Here are a few examples and tips/tricks that I found to be useful and that can help you pass the CISSP. This is not an exhaustive list, but rather a great start for what you will need to know to prepare for exam. This article does not cover what material a test taker needs to know, rather these tips are good checks for exam day.
Although this is not a tip or trick for the exam, but a study tip is that a few days before the exam, write a cheat sheet with some of the mnemonics and high level information that you might be needing to memorize, as this will help you remember this information easier. And writing this information can also provide a reference for the exam.
Bonus Tip: Answer what the question is asking! Dont assume!
- You know what you know. After studying for many months, you only know what you know, and there isnt a way to know everything in the entire CISSP domain in a reasonable amount of time. Therefore, dont go crazy because you dont know the entire body of knowledge. The CISSP is an inch deep and mile wide. They tend to ask situational questions that tests if you know the high level details. This will lead us to the next tip quite nicely.
- Exam questions: If they ask questions in the weeds, such as what OSI layer is a Smurf attack, then that question is really in the weeds and you know that you’re doing really well. The only time that you would get in the weeds question is when you’re being asked by the CISSP how in depth you know a specific domain because the domain thinks you’re weak in the domain. The next tip will help you understand the type of questions you will get.
- Be prepared to know what type of questions you can receive. If you want to study test questions, use the Pearson Vue Athena to get a feel for the UI. Watch this video for a great understanding on which type of questions you could expect to reasonably receive. Knowing which types of questions and tricks to them, really helps you master the exam. Such as the tip of “for drag and drop questions, there are never 1 answer, so if you only have 1 answer chosen, then it’s probably not all of the answers.”
- It is crucial to have the right mindset going into the exam and handle the questions with a clear mindset. With the computerized adaptive testing, it is in the test takers benefit to answer the first few questions correct. Even if this takes a few more minutes, take the time to clear any nerves and answer the first questions well. Answering the first few questions correct, will improve your chances of passing enormously.
- When taking the test, it is crucial to have the right mindset. There are a plethora of great test taking strategies that are crucial to helping you pass. Tips such as reducing 1 or 2 answers will increase the probability of choosing an answer from 25% to 33% or to 50%. Having all of the questions be a 50-50 toss up will make it more manageable. Knowing what isnt the right answer will help you determine what is the correct answer. Some people say that reading the question 2x helps, which is something that is a great recommendation. Reading it 2 times helps understand what the question is and reduce ambiguity. It is crucial to think like a security consultant and like a manager. Do not be in the weeds and making changes. It is not possible for me to provide every test taking strategy, nor tell you what will work. But the key starting point is to try to reduce the number of possible answers and have the right mindset. Some great resources to help you on your journey can be found at:
https://www.youtube.com/watch?v=-99b1YUFx0A
https://www.youtube.com/watch?v=EVOMEYndcPM - When taking the test, do your best on every question. I might sound silly, but you dont know which questions are practice questions and which ones count. Therefore, consider every question as a scored question. Do your best, and if you cannot find know a clear correct answer, do your best. Dont freak out, just move on.
- It’s ok to use the restroom. If you use the restroom, use the restroom and come back. No checking notes or using the locker. Use the restroom and come back.

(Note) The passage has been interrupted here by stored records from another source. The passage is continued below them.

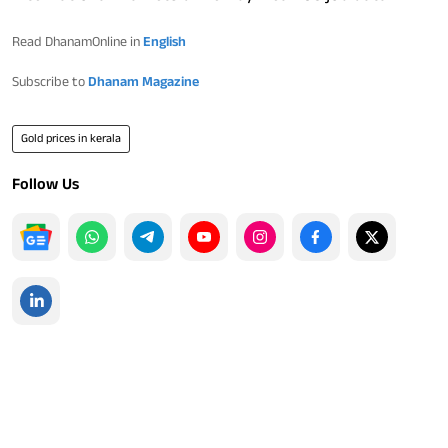
Read DhanamOnline in
English
Subscribe to
Dhanam Magazine
Gold prices in kerala
Follow Us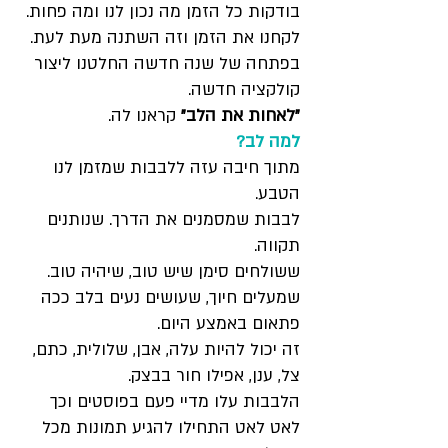
בודקות כל הזמן מה נכון לנו ומה פחות.
לקחנו את הזמן וזה השתנה מעת לעת.
בפתחה של שנה חדשה החלטנו ליצור
קולקציה חדשה.
״לאחות את הלב״
קראנו לה.
למה לב?
מתוך חיבה עזה ללבבות שמזמן לנו
הטבע.
לבבות שמסמנים את הדרך. שנותנים
תקווה.
ששולחים סימן שיש טוב, שיהיה טוב.
שמעלים חיוך, שעושים נעים בלב ככה
פתאום באמצע היום.
זה יכול להיות עלה, אבן, שלולית, כתם,
צל, ענן, אפילו חור בבצק.
הלבבות עלו מדיי פעם בפוסטים וכך
לאט לאט התחילו להגיע תמונות מכל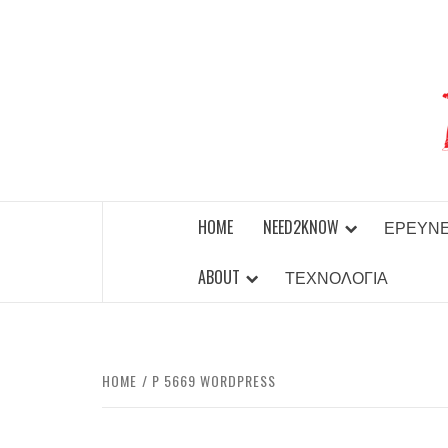
Skip
to
content
BEST NEWS AROUND THE WORLD!
HOME
NEED2KNOW
ΈΡΕΥΝ
ABOUT
ΤΕΧΝΟΛΟΓΊΑ
HOME
P 5669 WORDPRESS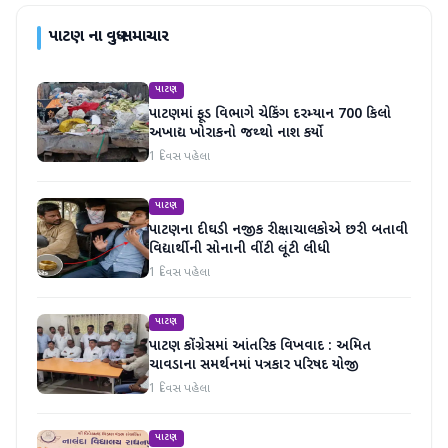
પાટણ
ના વધુ સમાચાર
પાટણ
પાટણમાં ફૂડ વિભાગે ચેકિંગ દરમ્યાન 700 કિલો
અખાદ્ય ખોરાકનો જથ્થો નાશ કર્યો
1 દિવસ પહેલા
પાટણ
પાટણના દીઘડી નજીક રીક્ષાચાલકોએ છરી બતાવી
વિદ્યાર્થીની સોનાની વીંટી લૂંટી લીધી
1 દિવસ પહેલા
પાટણ
પાટણ કોંગ્રેસમાં આંતરિક વિખવાદ : અમિત
ચાવડાના સમર્થનમાં પત્રકાર પરિષદ યોજી
1 દિવસ પહેલા
પાટણ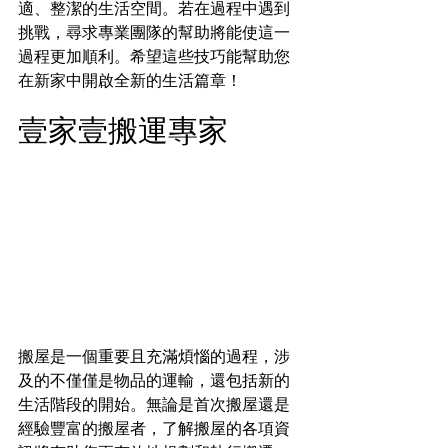
適、整潔的生活空間。若在過程中遇到
挑戰，尋求專業團隊的幫助將能使這一
過程更加順利。希望這些技巧能幫助您
在新家中開啟全新的生活篇章！
壹家壹搬運專家
搬屋是一個重要且充滿煩惱的過程，涉
及的不僅僅是物品的運輸，還包括新的
生活階段的開始。無論是首次搬屋還是
經驗豐富的搬屋者，了解搬屋的各項資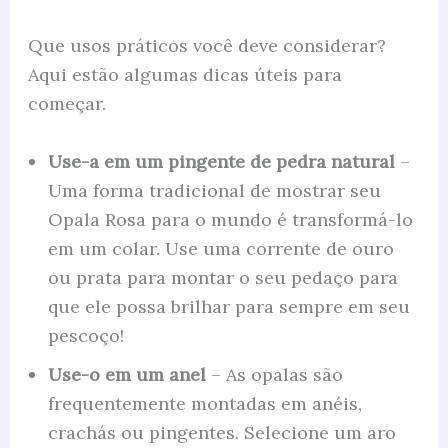
Que usos práticos você deve considerar?
Aqui estão algumas dicas úteis para
começar.
Use-a em um pingente de pedra natural
–
Uma forma tradicional de mostrar seu
Opala Rosa para o mundo é transformá-lo
em um colar. Use uma corrente de ouro
ou prata para montar o seu pedaço para
que ele possa brilhar para sempre em seu
pescoço!
Use-o em um anel
– As opalas são
frequentemente montadas em anéis,
crachás ou pingentes. Selecione um aro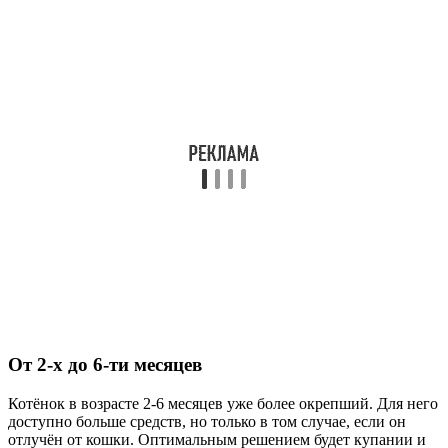
От 2-х до 6-ти месяцев
Котёнок в возрасте 2-6 месяцев уже более окрепший. Для него
доступно больше средств, но только в том случае, если он
отлучён от кошки. Оптимальным решением будет купании и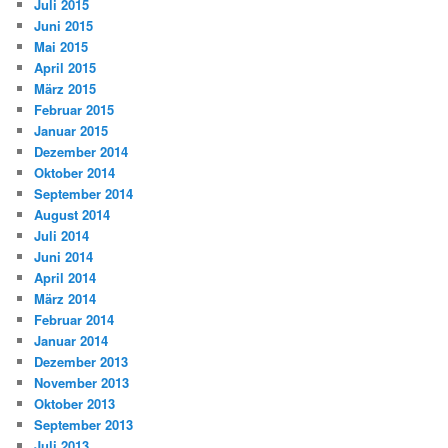
Juli 2015
Juni 2015
Mai 2015
April 2015
März 2015
Februar 2015
Januar 2015
Dezember 2014
Oktober 2014
September 2014
August 2014
Juli 2014
Juni 2014
April 2014
März 2014
Februar 2014
Januar 2014
Dezember 2013
November 2013
Oktober 2013
September 2013
Juli 2013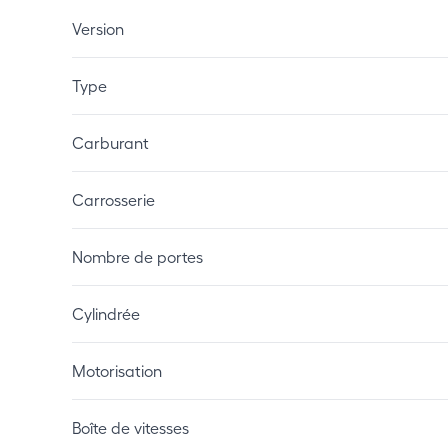
Version
Type
Carburant
Carrosserie
Nombre de portes
Cylindrée
Motorisation
Boîte de vitesses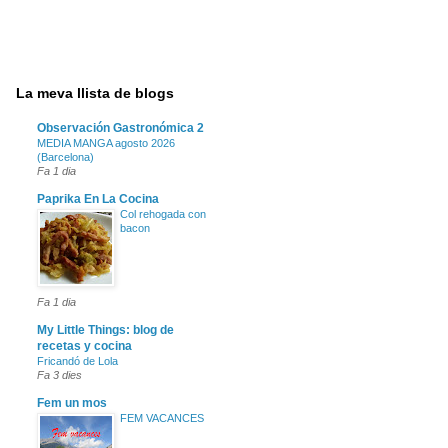
La meva llista de blogs
Observación Gastronómica 2
MEDIA MANGA agosto 2026
(Barcelona)
Fa 1 dia
Paprika En La Cocina
Col rehogada con
bacon
Fa 1 dia
My Little Things: blog de
recetas y cocina
Fricandó de Lola
Fa 3 dies
Fem un mos
FEM VACANCES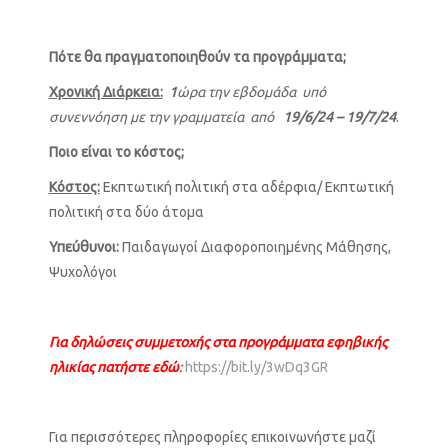
Πότε θα πραγματοποιηθούν τα προγράμματα;
Χρονική Διάρκεια:
1
ώρα την εβδομάδα υπό
συνεννόηση με την γραμματεία από
19/6/24 – 19/7/24
.
Ποιο είναι το κόστος;
Κόστος:
Εκπτωτική πολιτική στα αδέρφια/ Εκπτωτική
πολιτική στα δύο άτομα
Υπεύθυνοι:
Παιδαγωγοί Διαφοροποιημένης Μάθησης,
Ψυχολόγοι
Για δηλώσεις συμμετοχής στα προγράμματα εφηβικής
ηλικίας πατήστε εδώ
:
https://bit.ly/3wDq3GR
Για περισσότερες πληροφορίες επικοινωνήστε μαζί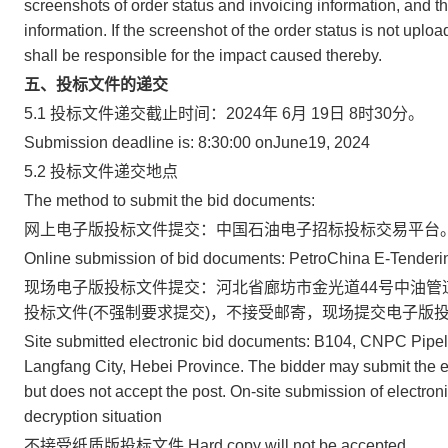
screenshots of order status and invoicing information, and th
information. If the screenshot of the order status is not upl
shall be responsible for the impact caused thereby.
五
、投标文件的递交
5.1 投标文件递交截止时间：2024年 6月 19日 8时30分。
Submission deadline is: 8:30:00 onJune19, 2024
5.2 投标文件递交地点
The method to submit the bid documents:
网上电子版投标文件提交：中国石油电子招标投标交易平台
Online submission of bid documents: PetroChina E-Tenderi
现场电子版投标文件提交：河北省廊坊市金光道44号中油管
投标文件(不强制要求提交)，不接受邮寄，现场提交电子版投
Site submitted electronic bid documents: B104, CNPC Pipel
Langfang City, Hebei Province. The bidder may submit the el
but does not accept the post. On-site submission of electro
decryption situation
不接受纸质版投标文件 Hard copy will not be accepted.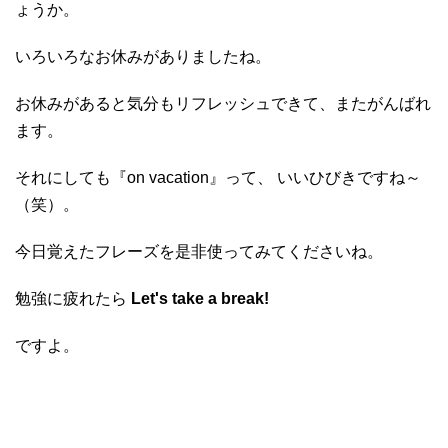
ょうか。
いろいろなお休みがありましたね。
お休みがあると気分もリフレッシュできて、またがんばれ
ます。
それにしても『on vacation』って、 いいひびきですね～
（笑）。
今日覚えたフレーズを是非使ってみてくださいね。
勉強に疲れたら
Let's take a break!
ですよ。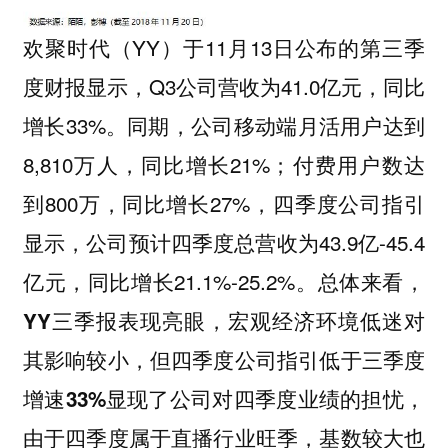
欢聚时代（YY）于11月13日公布的第三季
度财报显示，Q3公司营收为41.0亿元，同比
增长33%。同期，公司移动端月活用户达到
8,810万人，同比增长21%；付费用户数达
到800万，同比增长27%，四季度公司指引
显示，公司预计四季度总营收为43.9亿-45.4
亿元，同比增长21.1%-25.2%。
总体来看，
YY三季报表现亮眼，宏观经济环境低迷对
其影响较小，但四季度公司指引低于三季度
增速33%显现了公司对四季度业绩的担忧，
由于四季度属于直播行业旺季，基数较大也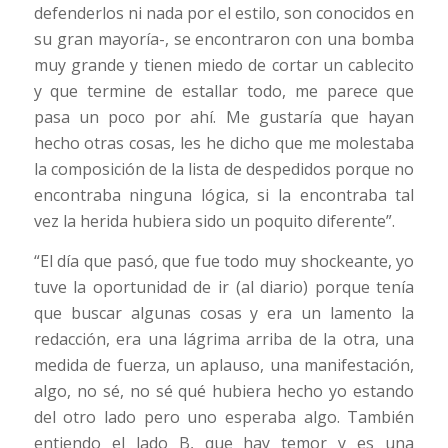
defenderlos ni nada por el estilo, son conocidos en
su gran mayoría-, se encontraron con una bomba
muy grande y tienen miedo de cortar un cablecito
y que termine de estallar todo, me parece que
pasa un poco por ahí. Me gustaría que hayan
hecho otras cosas, les he dicho que me molestaba
la composición de la lista de despedidos porque no
encontraba ninguna lógica, si la encontraba tal
vez la herida hubiera sido un poquito diferente”.
“El día que pasó, que fue todo muy shockeante, yo
tuve la oportunidad de ir (al diario) porque tenía
que buscar algunas cosas y era un lamento la
redacción, era una lágrima arriba de la otra, una
medida de fuerza, un aplauso, una manifestación,
algo, no sé, no sé qué hubiera hecho yo estando
del otro lado pero uno esperaba algo. También
entiendo el lado B, que hay temor y es una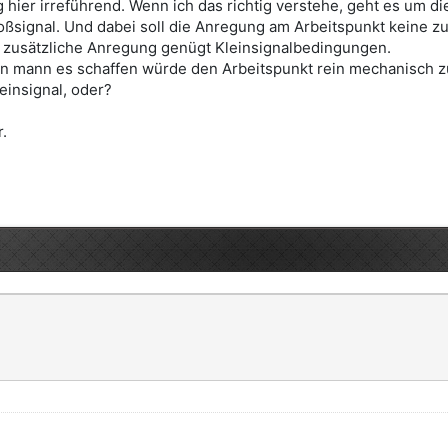
ung hier irreführend. Wenn ich das richtig verstehe, geht es u
ßsignal. Und dabei soll die Anregung am Arbeitspunkt keine zu 
ie zusätzliche Anregung genügt Kleinsignalbedingungen.
 mann es schaffen würde den Arbeitspunkt rein mechanisch zu 
einsignal, oder?
r.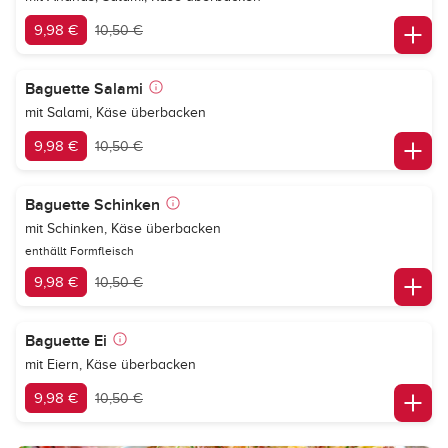
9,98 €
10,50 €
Baguette Salami
mit Salami, Käse überbacken
9,98 €
10,50 €
Baguette Schinken
mit Schinken, Käse überbacken
enthällt Formfleisch
9,98 €
10,50 €
Baguette Ei
mit Eiern, Käse überbacken
9,98 €
10,50 €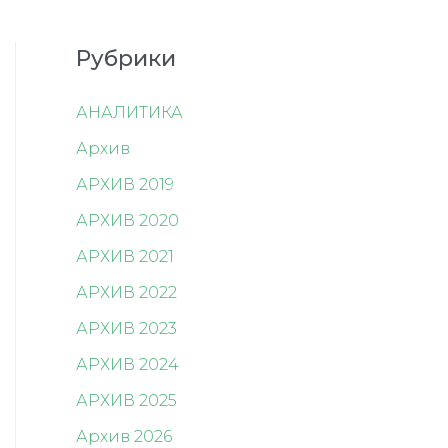
Рубрики
АНАЛИТИКА
Архив
АРХИВ 2019
АРХИВ 2020
АРХИВ 2021
АРХИВ 2022
АРХИВ 2023
АРХИВ 2024
АРХИВ 2025
Архив 2026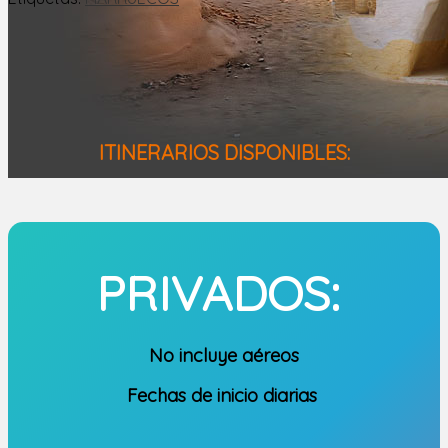
ITINERARIOS DISPONIBLES:
PRIVADOS:
No incluye aéreos
Fechas de inicio diarias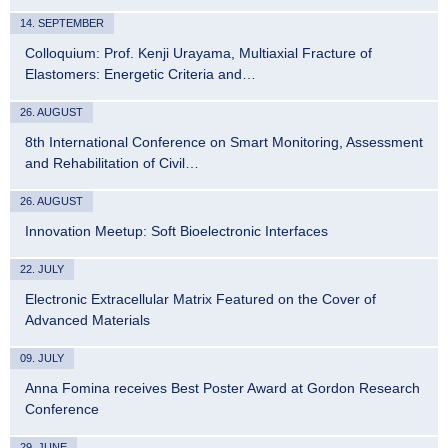
14. SEPTEMBER
Colloquium: Prof. Kenji Urayama, Multiaxial Fracture of
Elastomers: Energetic Criteria and…
26. AUGUST
8th International Conference on Smart Monitoring, Assessment
and Rehabilitation of Civil…
26. AUGUST
Innovation Meetup: Soft Bioelectronic Interfaces
22. JULY
Electronic Extracellular Matrix Featured on the Cover of
Advanced Materials
09. JULY
Anna Fomina receives Best Poster Award at Gordon Research
Conference
29. JUNE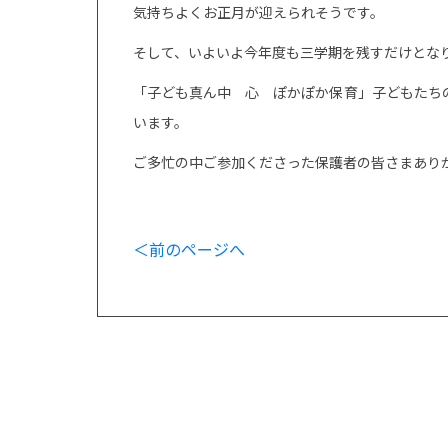
気持ちよくお正月が迎えられそうです。
そして、いよいよ今年度も三学期を残すだけとな
「子ども真ん中 心 ぽかぽか保育」子どもたち
います。
ご多忙の中ご参加くださった保護者の皆さまあり
＜前のページへ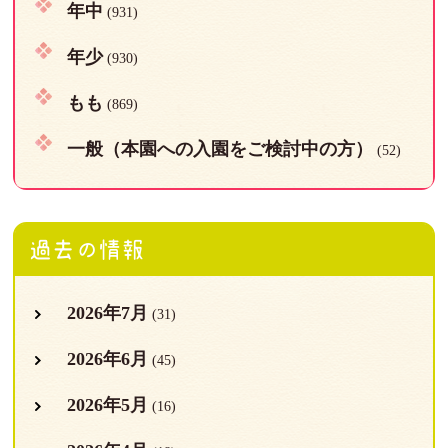
年中
(931)
年少
(930)
もも
(869)
一般（本園への入園をご検討中の方）
(52)
過去の情報
2026年7月
(31)
2026年6月
(45)
2026年5月
(16)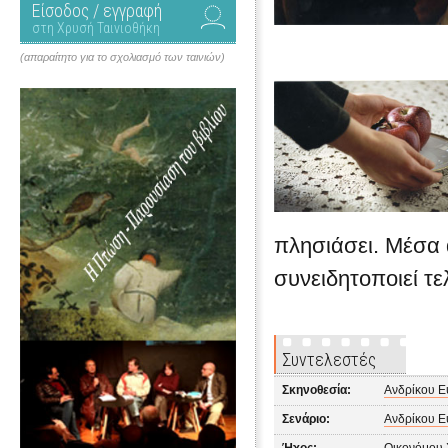
Είσοδος / εγγραφή
στη Χρυσή Ταινιοθήκη
(απαραίτητο για το σχολιασμό των ταινιών)
πλησιάσει. Μέσα 
συνειδητοποιεί τε
Συντελεστές
Σκηνοθεσία:
Ανδρίκου Ε
Σενάριο:
Ανδρίκου Ε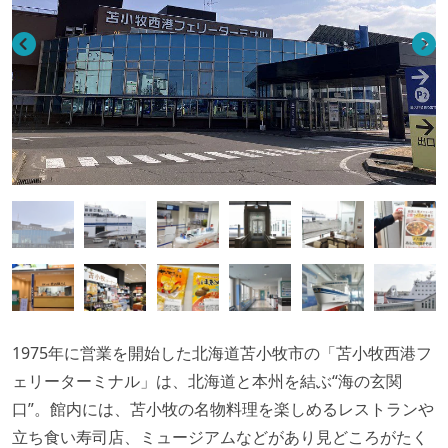
1975年に営業を開始した北海道苫小牧市の「苫小牧西港フ
ェリーターミナル」は、北海道と本州を結ぶ“海の玄関
口”。館内には、苫小牧の名物料理を楽しめるレストランや
立ち食い寿司店、ミュージアムなどがあり見どころがたく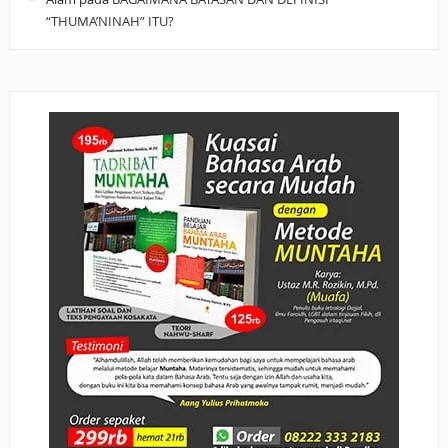
“THUMA’NINAH” ITU?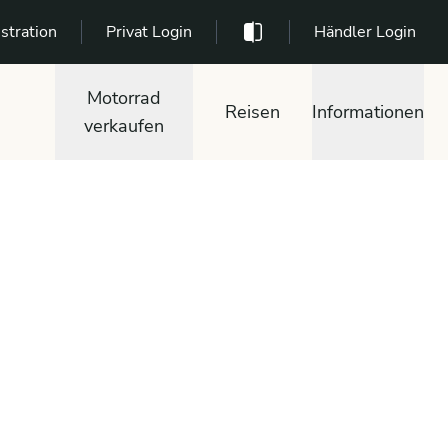
stration
Privat Login
Händler Login
Motorrad
Reisen
Informationen
verkaufen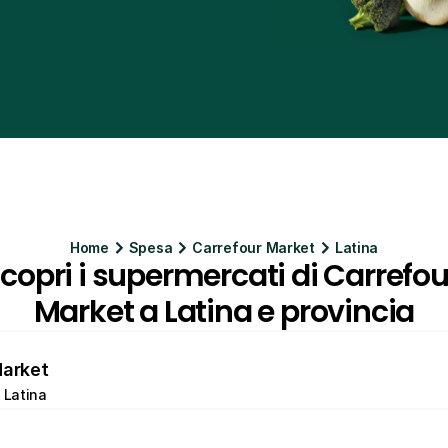
Home
Spesa
Carrefour Market
Latina
copri i supermercati di Carrefour
Market a Latina e provincia
Market
, Latina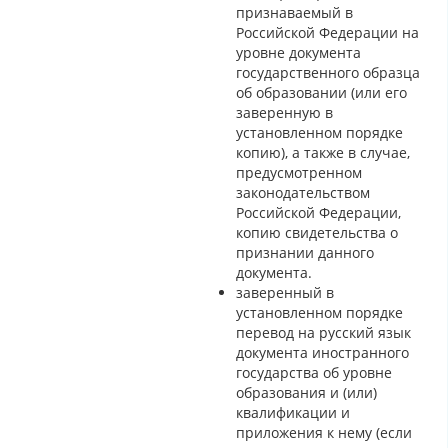
признаваемый в
Российской Федерации на
уровне документа
государственного образца
об образовании (или его
заверенную в
установленном порядке
копию), а также в случае,
предусмотренном
законодательством
Российской Федерации,
копию свидетельства о
признании данного
документа.
заверенный в
установленном порядке
перевод на русский язык
документа иностранного
государства об уровне
образования и (или)
квалификации и
приложения к нему (если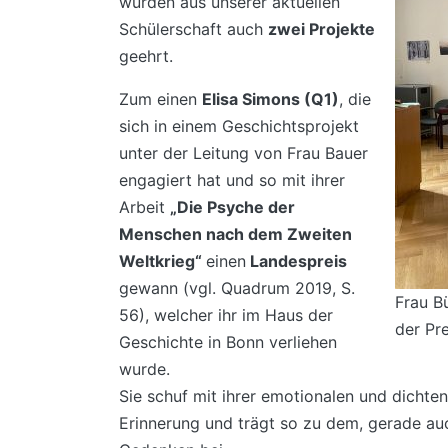
wurden aus unserer aktuellen
Schülerschaft auch
zwei Projekte
geehrt.
Zum einen
Elisa Simons (Q1)
, die
sich in einem Geschichtsprojekt
unter der Leitung von Frau Bauer
engagiert hat und so mit ihrer
Arbeit
„Die Psyche der
Menschen nach dem Zweiten
Weltkrieg“
einen
Landespreis
gewann (vgl. Quadrum 2019, S.
Frau B
56), welcher ihr im Haus der
der Pre
Geschichte in Bonn verliehen
wurde.
Sie schuf mit ihrer emotionalen und dichte
Erinnerung und trägt so zu dem, gerade auc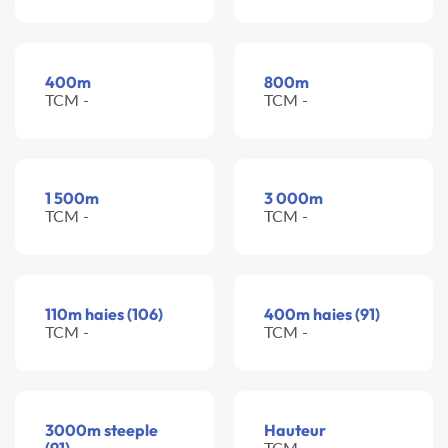
400m
800m
TCM -
TCM -
1 500m
3 000m
TCM -
TCM -
110m haies (106)
400m haies (91)
TCM -
TCM -
3000m steeple
Hauteur
TCM -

- Know where your test taking weaknesses are and find simple solutions to defeat them are. For example, if you read questions too fast and misread words, slow down by looking up for a few seconds, maybe do some breathing to relax and slow yourself down. If you notice that you answer questions too fast when you have to use the restroom, and you have time to use the restroom, you should go to the restroom. Know what makes you succeed, and know where you might start to not do well. The last thing you want is for something to get in the way of your success.
- Dont study the day before the exam/give yourself a rest. If you do study, make sure it’s just light studying to review the basics of the areas you dont understand. The last thing you want to do is study a complex topic that you dont understand and confuse your existing knowledge of the material. With 1 day left, it’s easier to get overboard and go crazy thinking that you have so much to study, while just the basics of the gaps will help.
- Make sure to study the processes, like the BCP or DRP or IR. You wont get questions directly about like “What is step X of the DRP?” Rather you might get questions like, “Bob found someone who installed a Trojan, what would the next step be?” If you have studied the Incident Response processes and steps, you would realize that the steps would be an answer related to confirmation and containment.
If you’re looking for some specific tips on studying, here is a good start. Make sure to incorporate different viewpoints to get different studying perspectives to ensure you do your best.
After you’re done studying, and if you dont have anywhere to resell the books or give them to a friend, donating to a library might be really helpful for others studying in the future. And it is more environmentally friendly to provide to a library or local hackerspace than just throwing the books away.